’Wojna wyssała z ludzi nadzieję i szczęście’ – Ukraina widziana oczami mieszkańca Tarnowa

collage 3

Wojny nie widać tu tak bardzo na ulicach, jak mocno wymalowana jest na twarzach ludzi – mówi Radiu RDN Małopolska tarnowianin, który jest teraz w Żydaczowie. Do miejscowości położonej ok. 200 km od polskiej granicy, przyjechał na kilka dni z żoną, która stąd pochodzi, i córką.

I choć tutaj bomby nie spadają, Mateusz zauważa, że piętno wojny ludzie mają wyryte na twarzach.

– Wojnę tak naprawdę zobaczyłem dopiero wtedy, gdy poszliśmy do centrum miasta, gdy mijaliśmy ubranych w mundury wojskowych, gdy oglądaliśmy pomnik poległych mieszkańców Żydaczowa ze zdjęciami, z datami urodzin, śmierci. Wojnę chyba najbardziej widać na twarzach mieszkańców, są smutni, zrezygnowani, nie uśmiechają się, jakby ta wojna wyssała z nich całe szczęście i nadzieję.

Jak zauważa, życie w Żydaczowie, czy pobliskim Lwowie toczy się jakby normalnie, ale echa wojny rozgrywającej się głębiej na wschodzie Ukrainy, docierają także tutaj.

– Wszystko tutaj wygląda normalnie, ludzie chodzą do pracy, do sklepu, do fryzjera, wstają codziennie rano po przespanej lub nieprzespanej nocy, po syrenach i robią swoje. Dzieci kopią piłkę na podwórku, dorośli robią zakupy, chodzą do pracy, taka zupełna normalność jak w Polsce, normalność, która czasami jest przerywana przez syreny, które mówią o nadciągającym dronie, rakiecie, a później po alarmie, rakiecie, wszystko wraca do normy.

Nasz rozmówca zwraca też uwagę na opustoszałe miasta, których zdecydowaną większość stanowią seniorzy i kaleki, którzy walcząc na froncie, stracili kończyny.
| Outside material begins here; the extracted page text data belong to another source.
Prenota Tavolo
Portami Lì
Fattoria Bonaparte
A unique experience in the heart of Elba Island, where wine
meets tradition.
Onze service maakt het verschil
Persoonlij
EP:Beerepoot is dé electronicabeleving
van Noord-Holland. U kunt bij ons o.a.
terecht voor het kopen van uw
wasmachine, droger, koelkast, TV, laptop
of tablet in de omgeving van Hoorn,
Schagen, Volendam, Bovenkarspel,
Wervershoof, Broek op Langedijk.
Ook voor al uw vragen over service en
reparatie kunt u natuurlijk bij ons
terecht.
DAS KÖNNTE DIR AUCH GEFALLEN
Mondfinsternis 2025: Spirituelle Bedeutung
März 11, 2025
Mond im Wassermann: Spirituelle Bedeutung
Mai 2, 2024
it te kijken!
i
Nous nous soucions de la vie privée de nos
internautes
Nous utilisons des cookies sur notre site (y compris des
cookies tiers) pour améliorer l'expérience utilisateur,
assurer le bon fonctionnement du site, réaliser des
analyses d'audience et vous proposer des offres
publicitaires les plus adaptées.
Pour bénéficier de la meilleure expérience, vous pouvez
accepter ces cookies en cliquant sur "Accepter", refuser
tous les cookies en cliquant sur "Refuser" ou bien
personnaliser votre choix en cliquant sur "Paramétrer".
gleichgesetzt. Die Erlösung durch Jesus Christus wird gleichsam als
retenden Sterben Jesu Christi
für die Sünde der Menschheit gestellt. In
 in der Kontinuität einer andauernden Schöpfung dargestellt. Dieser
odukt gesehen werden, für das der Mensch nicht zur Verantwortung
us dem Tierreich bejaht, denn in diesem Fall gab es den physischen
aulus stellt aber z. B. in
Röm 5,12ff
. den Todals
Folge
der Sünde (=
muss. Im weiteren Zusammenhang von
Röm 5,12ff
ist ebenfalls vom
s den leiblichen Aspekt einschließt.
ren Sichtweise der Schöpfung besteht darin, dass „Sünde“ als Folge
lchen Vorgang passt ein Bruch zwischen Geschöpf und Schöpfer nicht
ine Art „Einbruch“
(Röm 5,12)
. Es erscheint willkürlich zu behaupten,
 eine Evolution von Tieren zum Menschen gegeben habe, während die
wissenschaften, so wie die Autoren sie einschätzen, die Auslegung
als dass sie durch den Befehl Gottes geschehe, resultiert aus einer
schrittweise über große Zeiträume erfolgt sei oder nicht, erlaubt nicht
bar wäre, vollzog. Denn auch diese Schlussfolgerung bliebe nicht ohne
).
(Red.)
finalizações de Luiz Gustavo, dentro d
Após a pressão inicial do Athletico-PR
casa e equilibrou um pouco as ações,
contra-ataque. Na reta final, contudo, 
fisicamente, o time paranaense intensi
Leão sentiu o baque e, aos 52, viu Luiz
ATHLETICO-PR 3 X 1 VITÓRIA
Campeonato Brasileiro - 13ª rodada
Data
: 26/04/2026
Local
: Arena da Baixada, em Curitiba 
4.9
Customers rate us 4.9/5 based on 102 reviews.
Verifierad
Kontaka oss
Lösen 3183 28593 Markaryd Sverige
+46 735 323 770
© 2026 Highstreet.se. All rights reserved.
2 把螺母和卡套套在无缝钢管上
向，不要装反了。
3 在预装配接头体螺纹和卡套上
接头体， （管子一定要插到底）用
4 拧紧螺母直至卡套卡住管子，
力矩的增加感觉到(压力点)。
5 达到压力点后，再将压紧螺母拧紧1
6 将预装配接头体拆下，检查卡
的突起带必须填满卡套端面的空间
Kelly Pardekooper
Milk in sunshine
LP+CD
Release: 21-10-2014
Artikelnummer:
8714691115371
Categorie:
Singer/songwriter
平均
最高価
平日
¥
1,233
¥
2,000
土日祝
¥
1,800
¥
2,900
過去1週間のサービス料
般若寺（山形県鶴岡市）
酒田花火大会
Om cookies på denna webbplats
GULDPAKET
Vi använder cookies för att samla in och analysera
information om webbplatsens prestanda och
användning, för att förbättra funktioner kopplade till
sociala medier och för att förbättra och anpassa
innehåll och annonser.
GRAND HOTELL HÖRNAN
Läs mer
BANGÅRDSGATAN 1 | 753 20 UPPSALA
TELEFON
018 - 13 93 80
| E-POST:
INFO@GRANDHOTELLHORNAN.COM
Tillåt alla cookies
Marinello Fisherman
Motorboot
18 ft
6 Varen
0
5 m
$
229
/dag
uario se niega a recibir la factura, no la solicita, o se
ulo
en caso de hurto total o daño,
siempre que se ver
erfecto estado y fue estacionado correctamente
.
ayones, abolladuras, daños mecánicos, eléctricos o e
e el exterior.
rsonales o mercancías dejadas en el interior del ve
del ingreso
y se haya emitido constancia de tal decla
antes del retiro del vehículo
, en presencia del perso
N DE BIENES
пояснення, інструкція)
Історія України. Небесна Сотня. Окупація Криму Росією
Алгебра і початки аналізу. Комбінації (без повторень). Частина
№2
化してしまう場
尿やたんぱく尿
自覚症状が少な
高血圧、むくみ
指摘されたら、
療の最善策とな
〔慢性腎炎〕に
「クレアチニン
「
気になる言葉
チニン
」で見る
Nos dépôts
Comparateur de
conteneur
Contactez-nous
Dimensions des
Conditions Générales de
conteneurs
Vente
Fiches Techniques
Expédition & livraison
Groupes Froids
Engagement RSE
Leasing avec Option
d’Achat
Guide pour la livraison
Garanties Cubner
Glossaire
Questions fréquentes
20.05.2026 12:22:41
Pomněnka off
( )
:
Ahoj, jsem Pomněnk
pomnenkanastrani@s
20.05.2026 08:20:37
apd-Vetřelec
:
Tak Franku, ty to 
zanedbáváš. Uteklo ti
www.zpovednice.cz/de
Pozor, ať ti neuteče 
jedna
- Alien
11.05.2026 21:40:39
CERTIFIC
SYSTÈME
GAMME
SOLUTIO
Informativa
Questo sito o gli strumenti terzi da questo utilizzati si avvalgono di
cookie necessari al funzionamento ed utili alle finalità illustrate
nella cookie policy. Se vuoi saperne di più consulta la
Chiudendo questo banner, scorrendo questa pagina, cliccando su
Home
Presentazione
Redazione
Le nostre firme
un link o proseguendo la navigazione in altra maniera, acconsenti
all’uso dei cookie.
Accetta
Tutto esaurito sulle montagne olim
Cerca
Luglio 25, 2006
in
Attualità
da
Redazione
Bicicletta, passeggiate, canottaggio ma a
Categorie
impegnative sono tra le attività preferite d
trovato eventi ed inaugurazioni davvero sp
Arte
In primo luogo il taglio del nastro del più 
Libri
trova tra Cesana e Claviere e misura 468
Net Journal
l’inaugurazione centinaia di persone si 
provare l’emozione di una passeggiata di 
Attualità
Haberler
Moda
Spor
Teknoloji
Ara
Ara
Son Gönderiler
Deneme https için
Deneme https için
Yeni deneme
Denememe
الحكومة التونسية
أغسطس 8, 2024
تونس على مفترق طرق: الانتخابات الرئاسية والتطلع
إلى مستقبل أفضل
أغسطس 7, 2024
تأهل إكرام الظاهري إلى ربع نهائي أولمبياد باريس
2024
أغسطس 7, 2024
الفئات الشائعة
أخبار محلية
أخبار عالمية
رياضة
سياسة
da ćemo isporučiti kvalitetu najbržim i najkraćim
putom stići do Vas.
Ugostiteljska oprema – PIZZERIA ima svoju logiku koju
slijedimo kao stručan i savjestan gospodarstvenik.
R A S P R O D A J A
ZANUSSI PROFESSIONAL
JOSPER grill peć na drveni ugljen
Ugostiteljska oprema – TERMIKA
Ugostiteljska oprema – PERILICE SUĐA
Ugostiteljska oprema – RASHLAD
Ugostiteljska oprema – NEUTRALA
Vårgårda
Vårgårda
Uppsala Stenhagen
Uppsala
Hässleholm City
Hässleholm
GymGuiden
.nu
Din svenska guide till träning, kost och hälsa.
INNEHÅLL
Dziś, 24 lutego, mijają trzy lata od wybuchu pełnoskalowej wojny w Ukrainie. Nie ma szczegółowych danych o ofiarach, ale według szacunków, w ciągu tych trzech lat życie straciło od 46 do 70 tysięcy ukraińskich żołnierzy, a także kilkanaście tysięcy cywilów. Tysiące osób zostało kalekami.